- **MATERIAL PROVIDED**
◆ ◆ ◆ ◆ ◆

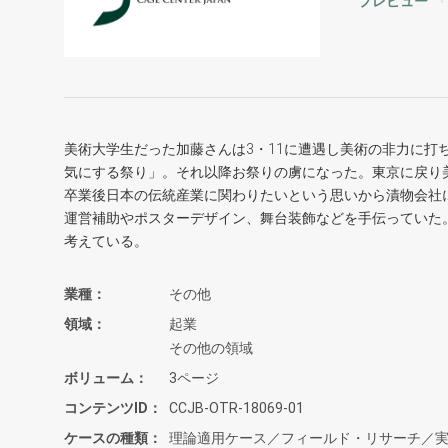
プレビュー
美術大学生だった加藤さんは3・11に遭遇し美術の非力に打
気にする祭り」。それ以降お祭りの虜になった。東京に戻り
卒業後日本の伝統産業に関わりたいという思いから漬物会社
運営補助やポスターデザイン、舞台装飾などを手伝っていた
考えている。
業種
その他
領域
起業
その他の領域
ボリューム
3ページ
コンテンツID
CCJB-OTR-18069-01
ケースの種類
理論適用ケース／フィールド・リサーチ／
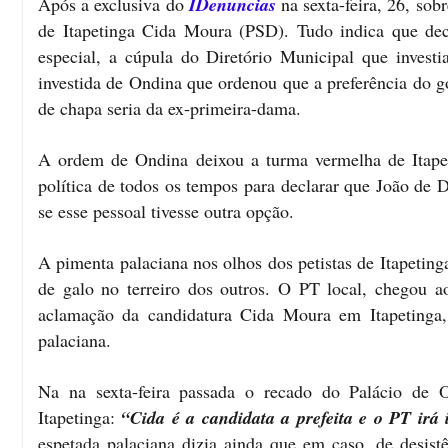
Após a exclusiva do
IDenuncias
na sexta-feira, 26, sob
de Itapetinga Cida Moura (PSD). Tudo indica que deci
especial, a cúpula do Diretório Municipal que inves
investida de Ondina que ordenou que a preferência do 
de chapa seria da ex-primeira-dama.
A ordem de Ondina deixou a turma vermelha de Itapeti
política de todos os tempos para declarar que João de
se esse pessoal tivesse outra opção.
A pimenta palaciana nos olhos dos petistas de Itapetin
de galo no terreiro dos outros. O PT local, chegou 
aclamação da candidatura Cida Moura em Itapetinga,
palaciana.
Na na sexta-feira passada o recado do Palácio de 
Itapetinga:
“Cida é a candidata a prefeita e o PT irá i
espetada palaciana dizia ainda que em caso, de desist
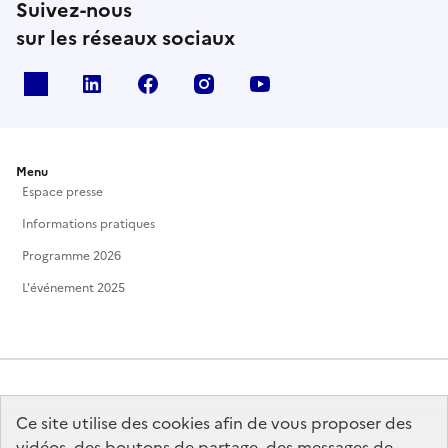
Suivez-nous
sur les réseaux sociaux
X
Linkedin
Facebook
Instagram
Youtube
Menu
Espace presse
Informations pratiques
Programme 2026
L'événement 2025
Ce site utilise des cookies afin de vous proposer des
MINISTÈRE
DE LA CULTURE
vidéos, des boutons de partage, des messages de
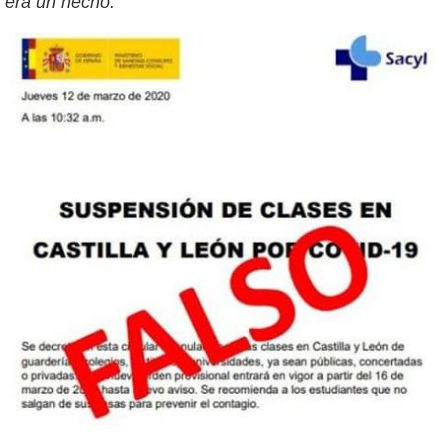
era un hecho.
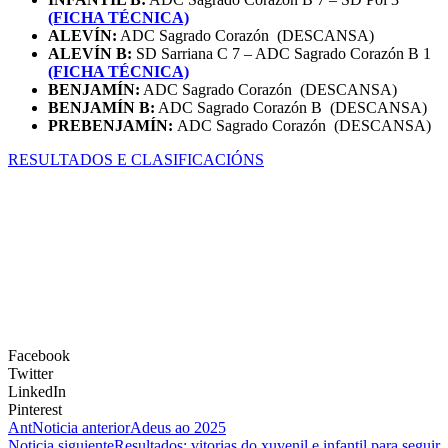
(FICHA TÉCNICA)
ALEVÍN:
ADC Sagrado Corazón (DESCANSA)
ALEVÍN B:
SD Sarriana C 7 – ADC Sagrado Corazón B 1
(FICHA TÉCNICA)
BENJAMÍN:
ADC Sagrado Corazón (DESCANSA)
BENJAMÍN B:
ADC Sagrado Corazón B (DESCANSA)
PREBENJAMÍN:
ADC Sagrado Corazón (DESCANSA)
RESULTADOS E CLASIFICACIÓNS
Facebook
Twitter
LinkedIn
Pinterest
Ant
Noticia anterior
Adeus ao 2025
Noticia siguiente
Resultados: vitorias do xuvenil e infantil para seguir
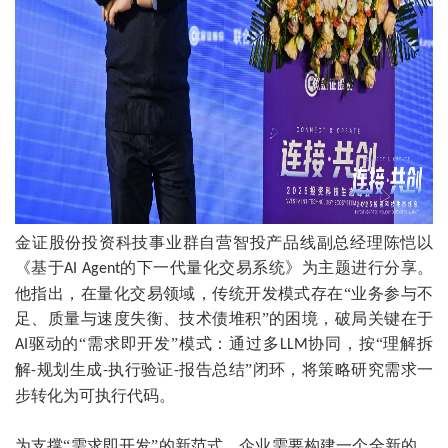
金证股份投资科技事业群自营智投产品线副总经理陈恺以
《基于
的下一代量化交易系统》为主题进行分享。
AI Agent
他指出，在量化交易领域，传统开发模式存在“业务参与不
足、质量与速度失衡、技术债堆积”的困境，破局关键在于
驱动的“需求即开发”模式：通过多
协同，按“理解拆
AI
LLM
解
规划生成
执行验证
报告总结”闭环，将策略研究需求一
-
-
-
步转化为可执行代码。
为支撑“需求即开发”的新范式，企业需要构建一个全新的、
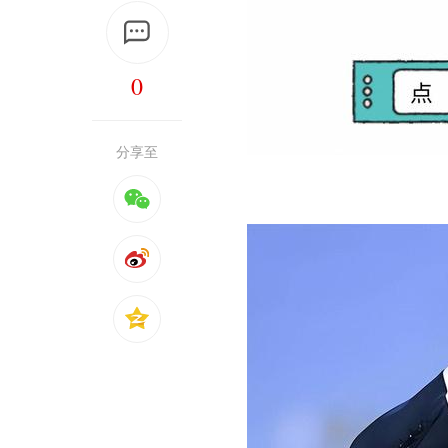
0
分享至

◆ ◆ ◆ ◆ ◆

- **ACTIVITY**
Transcribe the records above exactly, leaving every picture out of the copy.

- **RESPONSE AREA**
プレビュー
美術大学生だった加藤さんは3・11に遭遇し美術の非力に打
気にする祭り」。それ以降お祭りの虜になった。東京に戻り
卒業後日本の伝統産業に関わりたいという思いから漬物会社
運営補助やポスターデザイン、舞台装飾などを手伝っていた
考えている。
業種
その他
領域
起業
その他の領域
ボリューム
3ページ
コンテンツID
CCJB-OTR-18069-01
ケースの種類
理論適用ケース／フィールド・リサーチ／
Após a exclusiva do
IDenuncias
na sexta-feira, 26, sob
de Itapetinga Cida Moura (PSD). Tudo indica que deci
especial, a cúpula do Diretório Municipal que inves
investida de Ondina que ordenou que a preferência do 
de chapa seria da ex-primeira-dama.
A ordem de Ondina deixou a turma vermelha de Itapeti
política de todos os tempos para declarar que João de
se esse pessoal tivesse outra opção.
A pimenta palaciana nos olhos dos petistas de Itapetin
de galo no terreiro dos outros. O PT local, chegou 
aclamação da candidatura Cida Moura em Itapetinga,
palaciana.
Na na sexta-feira passada o recado do Palácio de 
Itapetinga:
“Cida é a candidata a prefeita e o PT irá i
espetada palaciana dizia ainda que em caso, de desist
Suivez-nous
sur les réseaux sociaux
X
Linkedin
Facebook
Instagram
Youtube
Menu
Espace presse
Informations pratiques
Programme 2026
L'événement 2025
Ce site utilise des cookies afin de vous proposer des
MINISTÈRE
DE LA CULTURE
vidéos, des boutons de partage, des messages de
era un hecho.
(FICHA TÉCNICA)
ALEVÍN:
ADC Sagrado Corazón (DESCANSA)
ALEVÍN B:
SD Sarriana C 7 – ADC Sagrado Corazón B 1
(FICHA TÉCNICA)
BENJAMÍN:
ADC Sagrado Corazón (DESCANSA)
BENJAMÍN B:
ADC Sagrado Corazón B (DESCANSA)
PREBENJAMÍN:
ADC Sagrado Corazón (DESCANSA)
RESULTADOS E CLASIFICACIÓNS
Facebook
Twitter
LinkedIn
Pinterest
Ant
Noticia anterior
Adeus ao 2025
Noticia siguiente
Resultados: vitorias do xuvenil e infantil para seguir
金证股份投资科技事业群自营智投产品线副总经理陈恺以
《基于
的下一代量化交易系统》为主题进行分享。
AI Agent
他指出，在量化交易领域，传统开发模式存在“业务参与不
足、质量与速度失衡、技术债堆积”的困境，破局关键在于
驱动的“需求即开发”模式：通过多
协同，按“理解拆
AI
LLM
解
规划生成
执行验证
报告总结”闭环，将策略研究需求一
-
-
-
步转化为可执行代码。
为支撑“需求即开发”的新范式，企业需要构建一个全新的、
0
分享至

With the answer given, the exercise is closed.